Estensione quasi mitologica delle nostre capacità cognitive, il computer ha popolato il nostro immaginario, fin da quando ne esiste l’idea. Dalle valvole, alla matrice, all’intelligenza artificiale, la letteratura ha seguito l’evoluzione delle macchine prima di calcolo e poi cognitive, inventando scenari e situazioni che spesso hanno precorso la stessa realtà.
Siamo lieti di ospitare un contributo di Mirko Tavosanis, studioso di linguaggio e tecnologia. A grandi line, Mirko ha ricostruito in 5 minuti di lettura le tappe della narrativa di questo genere. Buona lettura!

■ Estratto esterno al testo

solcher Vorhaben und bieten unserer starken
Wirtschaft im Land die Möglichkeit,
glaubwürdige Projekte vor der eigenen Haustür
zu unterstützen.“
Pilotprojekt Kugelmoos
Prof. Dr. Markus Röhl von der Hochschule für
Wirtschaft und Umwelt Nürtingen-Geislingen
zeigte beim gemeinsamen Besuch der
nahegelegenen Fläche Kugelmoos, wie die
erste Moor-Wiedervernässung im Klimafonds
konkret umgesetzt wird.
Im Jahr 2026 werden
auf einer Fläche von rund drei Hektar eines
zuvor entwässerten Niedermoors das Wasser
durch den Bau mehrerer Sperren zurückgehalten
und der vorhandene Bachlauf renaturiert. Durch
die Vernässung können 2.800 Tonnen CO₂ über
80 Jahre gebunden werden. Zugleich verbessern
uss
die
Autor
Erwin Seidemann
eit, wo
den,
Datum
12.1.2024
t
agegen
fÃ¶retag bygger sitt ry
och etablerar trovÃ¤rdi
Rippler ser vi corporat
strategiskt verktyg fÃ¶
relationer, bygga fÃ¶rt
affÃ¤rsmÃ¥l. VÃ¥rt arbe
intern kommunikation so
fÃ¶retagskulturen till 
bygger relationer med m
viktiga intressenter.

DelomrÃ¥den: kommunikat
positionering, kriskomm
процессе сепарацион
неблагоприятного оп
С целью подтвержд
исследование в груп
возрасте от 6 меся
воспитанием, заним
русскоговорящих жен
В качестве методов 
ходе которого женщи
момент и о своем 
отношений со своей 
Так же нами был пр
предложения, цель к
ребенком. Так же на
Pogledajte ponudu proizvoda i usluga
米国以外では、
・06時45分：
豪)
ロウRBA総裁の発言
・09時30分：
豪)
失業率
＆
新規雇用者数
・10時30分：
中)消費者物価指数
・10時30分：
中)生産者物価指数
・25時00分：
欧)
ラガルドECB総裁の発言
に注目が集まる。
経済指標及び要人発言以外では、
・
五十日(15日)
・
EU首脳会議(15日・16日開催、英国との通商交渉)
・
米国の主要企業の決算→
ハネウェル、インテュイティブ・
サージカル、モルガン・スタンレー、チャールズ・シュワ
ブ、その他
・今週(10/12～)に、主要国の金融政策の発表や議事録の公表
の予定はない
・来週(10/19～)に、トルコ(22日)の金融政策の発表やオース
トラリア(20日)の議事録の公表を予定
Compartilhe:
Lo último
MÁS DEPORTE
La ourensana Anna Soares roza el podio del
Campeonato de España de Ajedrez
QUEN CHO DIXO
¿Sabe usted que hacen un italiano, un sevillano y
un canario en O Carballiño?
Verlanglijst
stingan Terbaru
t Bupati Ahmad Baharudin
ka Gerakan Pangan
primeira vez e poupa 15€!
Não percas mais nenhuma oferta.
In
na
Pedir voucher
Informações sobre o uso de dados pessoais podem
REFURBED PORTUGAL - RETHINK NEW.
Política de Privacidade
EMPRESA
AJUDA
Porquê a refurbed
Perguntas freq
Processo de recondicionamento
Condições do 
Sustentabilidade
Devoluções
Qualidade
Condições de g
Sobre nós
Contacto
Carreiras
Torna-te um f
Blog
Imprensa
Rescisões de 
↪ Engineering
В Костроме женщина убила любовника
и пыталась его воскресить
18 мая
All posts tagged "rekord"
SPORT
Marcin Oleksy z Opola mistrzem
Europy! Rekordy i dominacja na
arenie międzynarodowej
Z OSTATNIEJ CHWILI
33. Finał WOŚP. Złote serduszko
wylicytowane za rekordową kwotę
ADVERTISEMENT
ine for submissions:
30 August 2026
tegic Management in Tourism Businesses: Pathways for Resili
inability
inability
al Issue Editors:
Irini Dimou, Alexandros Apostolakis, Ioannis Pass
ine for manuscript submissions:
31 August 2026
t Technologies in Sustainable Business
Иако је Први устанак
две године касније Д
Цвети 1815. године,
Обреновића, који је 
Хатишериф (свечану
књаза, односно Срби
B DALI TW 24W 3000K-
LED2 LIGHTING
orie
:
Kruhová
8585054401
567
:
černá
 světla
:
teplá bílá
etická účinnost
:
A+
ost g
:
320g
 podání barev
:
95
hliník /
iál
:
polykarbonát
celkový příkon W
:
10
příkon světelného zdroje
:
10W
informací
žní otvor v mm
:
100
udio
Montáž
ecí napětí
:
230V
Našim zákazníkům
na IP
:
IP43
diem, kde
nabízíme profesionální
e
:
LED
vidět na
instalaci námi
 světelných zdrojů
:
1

Storie di computer e androidi

L’immaginario meccanizzato

Il termine “Robot” compare per la prima volta nella pièce teatrale fantascientifica dello scrittore ceco Karel Čapek. Fu rappresentata a Praga nel 1921. I robot, fatti interamente da materia biologica e simili agli esseri umani venivano costruiti in una fabbrica in mezzo all’Oceano. La pièce ebbe un successo mondiale.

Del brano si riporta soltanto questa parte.